The protection of the steel industry in the United States reduced production of steel in the United States, increased costs to users, and increased unemployment in associated industries.

Perverse results

In 2003, Barbra Streisand unsuccessfully sued Kenneth Adelman and Pictopia.com for posting a photograph of her home online. Before the lawsuit had been filed, only 6 people had downloaded the file, two of them Streisand's attorneys. The lawsuit drew attention to the image, resulting in 420,000 people visiting the site. The Streisand Effect was named after this incident, describing when an attempt to censor or remove a certain piece of information instead draws attention to the material being suppressed, resulting in the material instead becoming widely known, reported on, and distributed.

Passenger-side airbags in motorcars were intended as a safety feature, but led to an increase in child fatalities in the mid-1990s because small children were being hit by airbags that deployed automatically during collisions. The supposed solution to this problem, moving the child seat to the back of the vehicle, led to an increase in the number of children forgotten in unattended vehicles, some of whom died under extreme temperature conditions.

Risk compensation, or the Peltzman effect, occurs after implementation of safety measures intended to reduce injury or death (e.g. bike helmets, seatbelts, etc.). People may feel safer than they really are and take additional risks which they would not have taken without the safety measures in place. This may result in no change, or even an increase, in morbidity or mortality, rather than a decrease as intended.

According to an anecdote, the British government, concerned about the number of venomous cobra snakes in Delhi, offered a bounty for every dead cobra. This was a successful strategy as large numbers of snakes were killed for the reward. Eventually, enterprising people began breeding cobras for the income. When the government became aware of this, they scrapped the reward program, causing the cobra breeders to set the now-worthless snakes free. As a result, the wild cobra population further increased. The apparent solution for the problem made the situation even worse, becoming known as the Cobra effect.

Theobald Mathew's temperance campaign in 19th-century Ireland resulted in thousands of people vowing never to drink alcohol again.
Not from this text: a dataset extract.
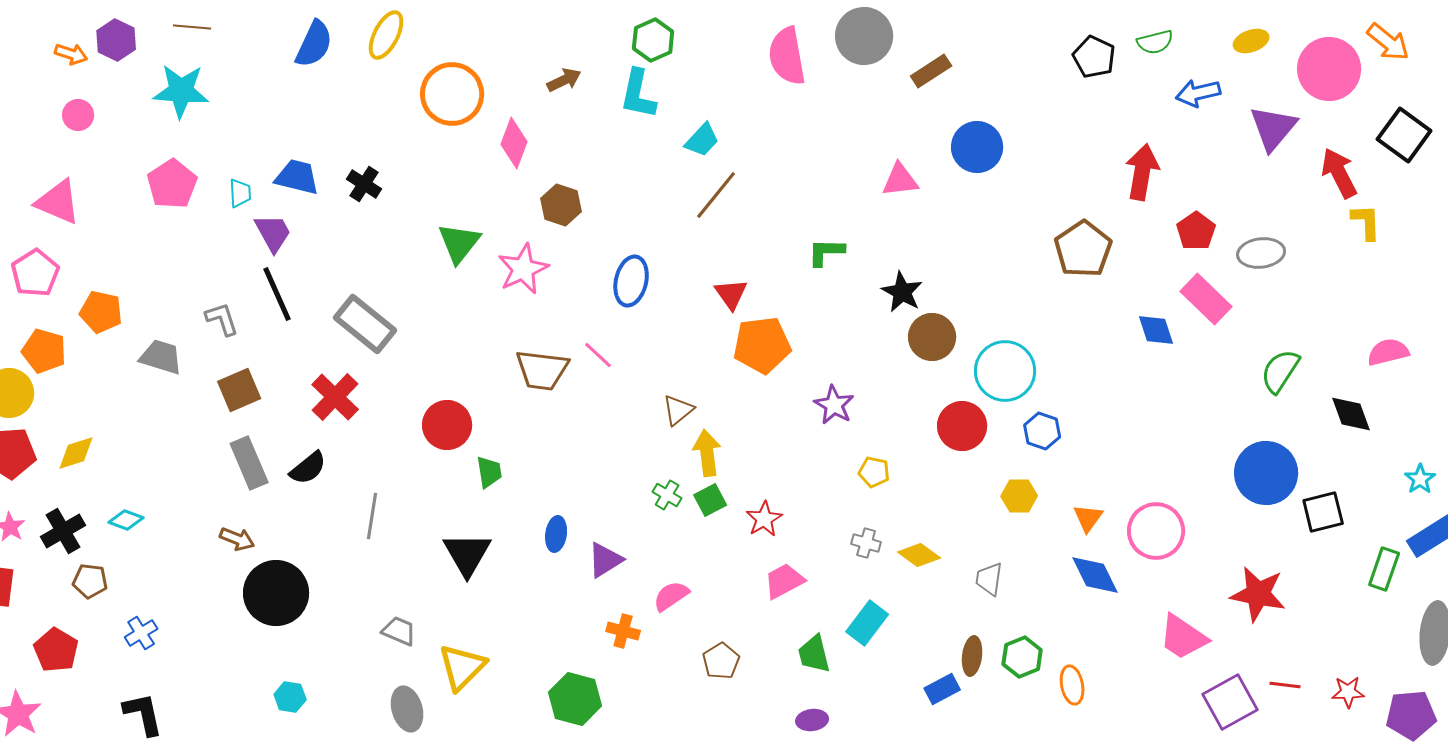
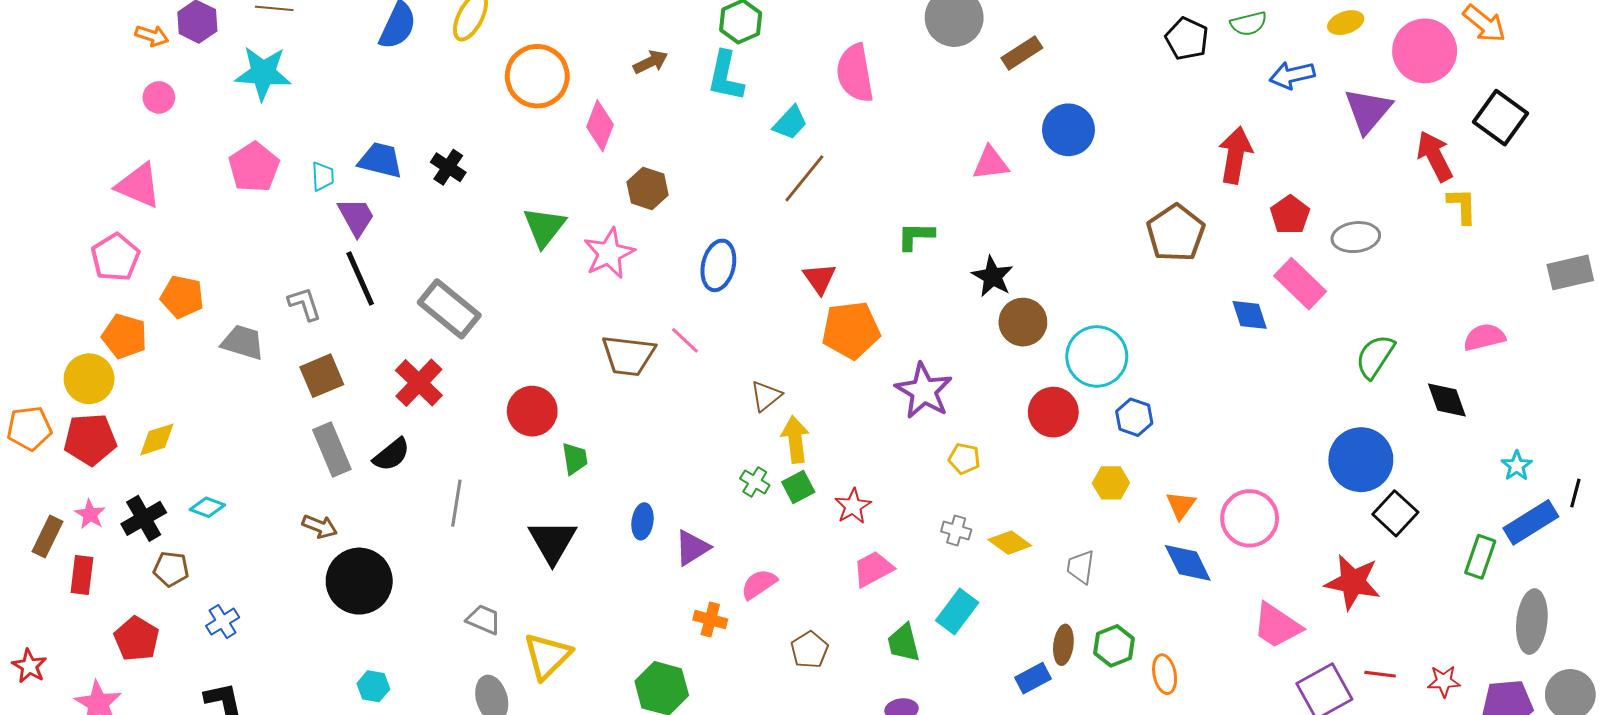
pink semicircle: (787, 56) -> (855, 73), moved
purple star: (834, 405) -> (924, 391), size x1.4
black square: (1323, 512) -> (1395, 513), moved, turned -33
This led to the consumption of diethyl ether, a much more dangerous intoxicant—owing to its high flammability—by those seeking to become intoxicated without breaking the letter of their pledge.

It was thought that adding south-facing conservatories to British houses would reduce energy consumption by providing extra insulation and warmth from the sun. However, people tended to use the conservatories as living areas, installing heating and ultimately increasing overall energy consumption.
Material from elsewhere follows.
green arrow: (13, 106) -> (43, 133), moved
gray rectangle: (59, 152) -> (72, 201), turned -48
A reward for lost nets found along the Normandy coast was offered by the French government between 1980 and 1981. This resulted in people vandalizing nets to collect the reward.

Beginning in the 1940s and continuing into the 1960s, the Canadian federal government gave the Catholic Church in Quebec $2.25 per day per psychiatric patient for their cost of care, but only $0.75 a day per orphan. The perverse result is that the orphan children were diagnosed as mentally ill so the church could receive the larger amount of money. This psychiatric misdiagnosis affected up to 20,000 people, and the children are known as the Duplessis Orphans.
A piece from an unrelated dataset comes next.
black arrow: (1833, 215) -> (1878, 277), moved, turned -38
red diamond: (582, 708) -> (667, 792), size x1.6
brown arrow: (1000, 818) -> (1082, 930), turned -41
There have been attempts to curb the consumption of sugary beverages by imposing a tax on them. However, a study found that the reduced consumption was only temporary. Also, there was an increase in the consumption of beer among households.

The New Jersey Childproof Handgun Law, which was intended to protect children from accidental discharge of firearms by forcing all future firearms sold in New Jersey to contain "smart" safety features, has delayed, if not stopped entirely, the introduction of such firearms to New Jersey markets. The wording of the law caused significant public backlash, fuelled by gun rights lobbyists, and several shop owners offering such guns received death threats and stopped stocking them. In 2014, 12 years after the law was passed, it was suggested the law be repealed if gun rights lobbyists agree not to resist the introduction of "smart" firearms.

Drug prohibition can lead drug traffickers to prefer stronger, more dangerous substances, that can be more easily smuggled and distributed than other, less concentrated substances.

Televised drug prevention advertisements may lead to increased drug use.

Increasing usage of search engines, also including recent image search features, has contributed in the ease of which media is consumed. Some abnormalities in usage may have shifted preferences for pornographic film actors, as the producers began using common search queries or tags to label the actors in new roles.

The passage of the Stop Enabling Sex Traffickers Act has led to a reported increase in risky behaviors by sex workers as a result of quashing their ability to seek and screen clients online, forcing them back onto the streets or into the dark web. The ads posted were previously an avenue for advocates to reach out to those wanting to escape the trade.

The use of precision guided munitions meant to reduce the rate of civilian casualties encouraged armies to narrow their safety margins, and increase the use of deadly force in densely populated areas. This in turn increased the danger to uninvolved civilians, who in the past would have been out of the line of fire because of armies' aversion of using higher-risk weaponry in densely populated areas. The perceived ability to operate precision weaponry from afar (where in the past heavy munitions or troop deployment would have been needed) also led to the expansion of the list of potential targets. As put by Michael Walzer: "Drones not only make it possible for us to get at our enemies, they may also lead us to broaden the list of enemies, to include presumptively hostile individuals and militant organizations simply because we can get at them–even if they aren’t actually involved in attacks against us." This idea is also echoed by Grégoire Chamayou: "In a situation of moral hazard, military action is very likely to be deemed 'necessary' simply because it is possible, and possible at a lower cost."

Other
According to Lynn White, the invention of the horse stirrup enabled new patterns of warfare that eventually led to the development of feudalism (see Stirrup Thesis).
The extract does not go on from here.